With OAuth, you still need to log into the provider. e.g. When Moo sends you to Flickr, you still have to log into Flickr (or be logged in already). How Flickr decides you’re logged in is completely orthogonal to OAuth. It could be a standard username-password login, it could be via a physical password device, or it could well be via Open ID.

With Open ID, there is no suggestion of two web apps sharing your data. Except in the very limited sense that the Open ID provider may hold some general information about you, e.g. some photos, addresses, phone numbers, etc., and with your consent, send it back to the consumer so you don’t have to re-enter all the boring profile details again. However, this is data of a generic, non-application-specific, nature. (And even this limited form of sharing is an extension to the core Open ID spec.) With OAuth, any information you hold on any website can be shared with another website. You could share your GMail with a clever consumer that automatically tags items by inspecting the content, if GMail was an OpenAuth consumer.

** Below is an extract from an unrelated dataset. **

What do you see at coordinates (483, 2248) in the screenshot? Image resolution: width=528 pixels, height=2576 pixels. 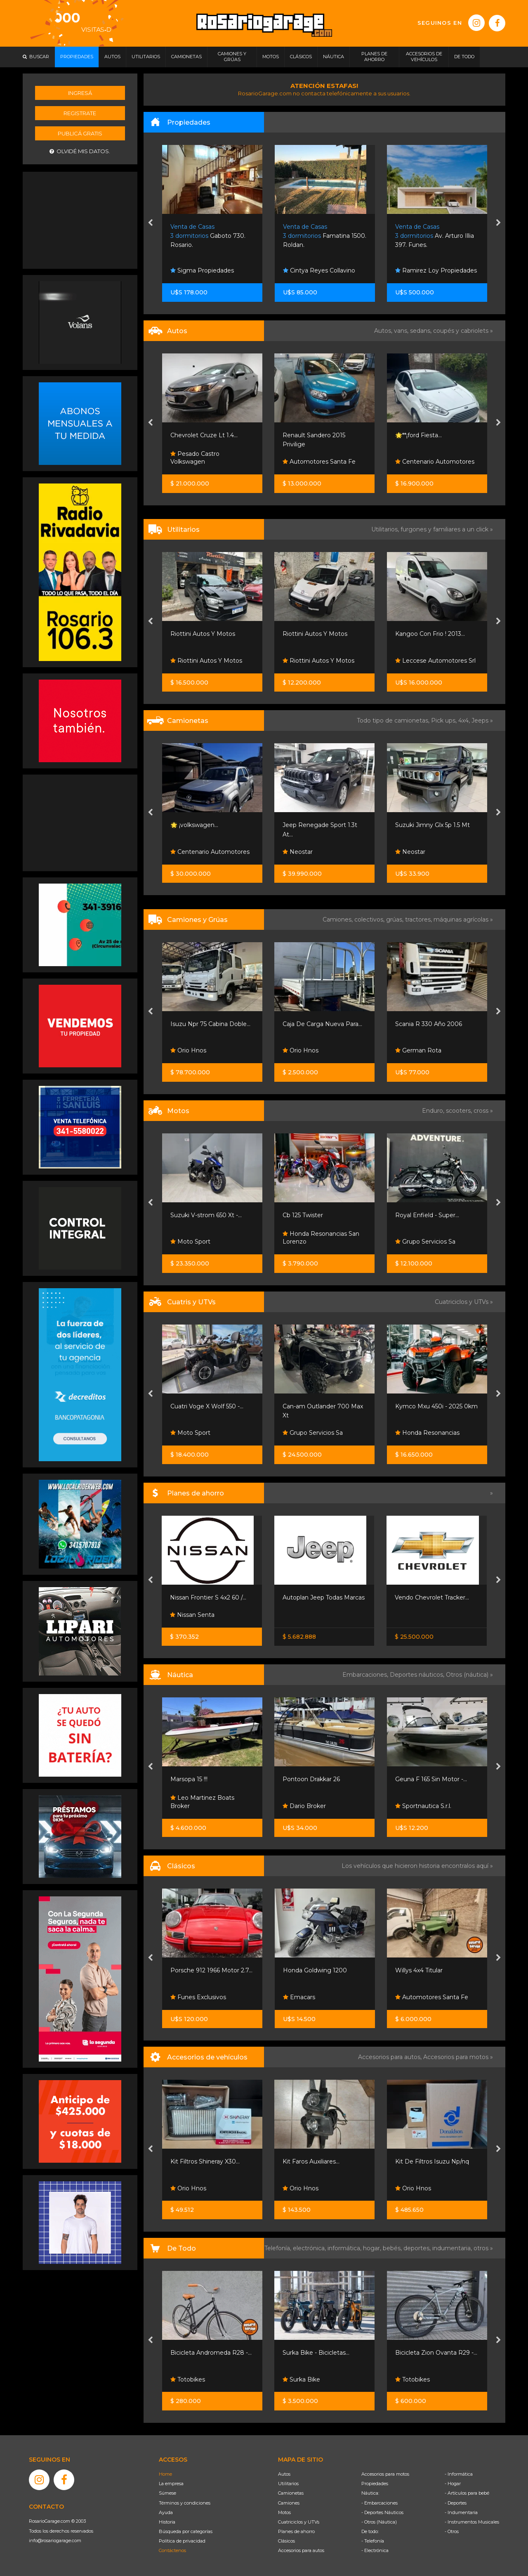 I see `otros »` at bounding box center [483, 2248].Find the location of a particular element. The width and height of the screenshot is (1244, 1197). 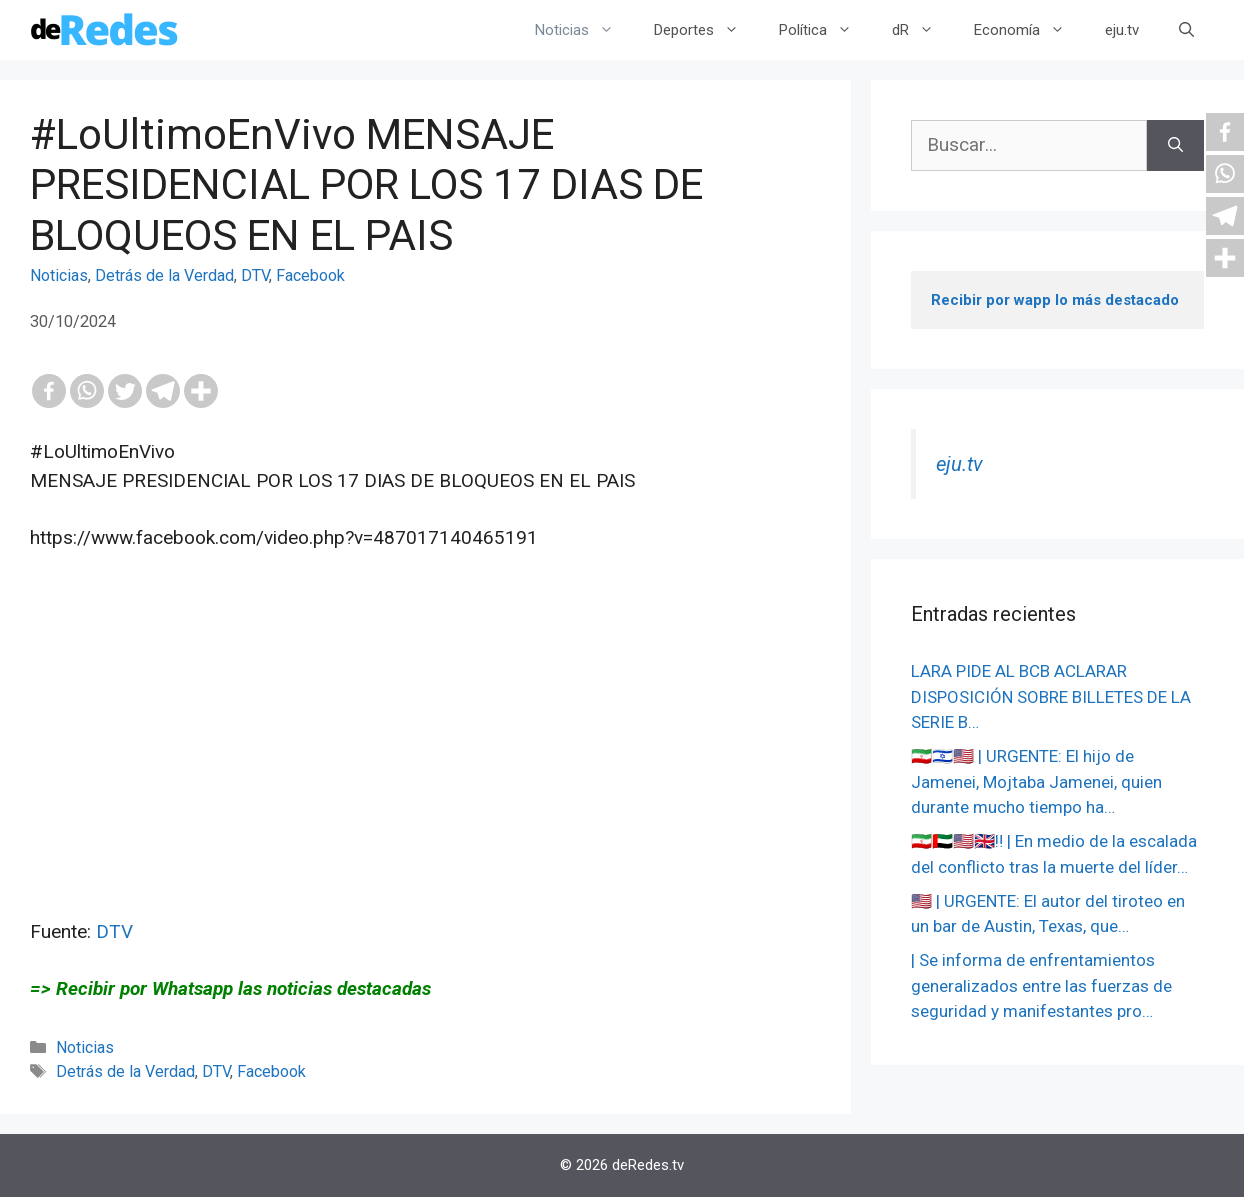

Noticias is located at coordinates (584, 30).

Or you could copy your GMail address book into Facebook, by allowing Facebook to read your GMail account. Right now, the only way to do that is to give Facebook your GMail username and password. Clearly a dumb thing to do, and that’s exactly the kind of thing OAuth is set up to prevent. OAuth prevents it by explicitly asking you if you want to let Facebook grab your details from the provider. That’s not a problem Open ID solves. Even if Facebook and GMail used Open ID and you had accounts with both against the same Open ID, you still couldn’t get Facebook to read your GMail account. The Open ID provider wouldn’t let Facebook log in to GMail as if it was you. Even if an Open ID extension came along to allow it, you wouldn’t want it. It’s too coarse-grained and would allow the consumer to do too much potential damage. OAuth is more fine-grained – consumers can do some things with your provider data, not everything.

Advice to OAuth Providers: Consumers, Consumers, Consumers

Gabe Wacho offers some good advice to OAuth providers:

Understand that many of the consumer applications of your service are driving users to your site, and in the world of composable services, your consumer application developers will often have choice. Choice means power. Recognize.

Several good points in his article. The main message, though, is to target consumers, not just end-users. This is sound logic, like a chocolate manufacturer seeing its retailers as a customer, as much as the guy who eats the chocolate. Stated in strategic marketing terms, Porter’s Value Chain reminds higher-level suppliers to see through the eyes of those they supply to, so they can understand how they add value further down the chain. e.g. our chocolate manufacturer considers how it can help a supermarket add value to the chocolate bar, e.g. by its product design, packaging, reporting systems, delivery mechanisms.

In the software world, one company which heavily relied on this principle is Microsoft. As mentioned in The Story Behind “Developers, Developers, Developers!!!!”, MS traditionally focused heavily on developers to make the platform flourish. On the whole, companies on the web are pretty good at this nowadays, with developer blogs and the general use of Documentation as Conversation.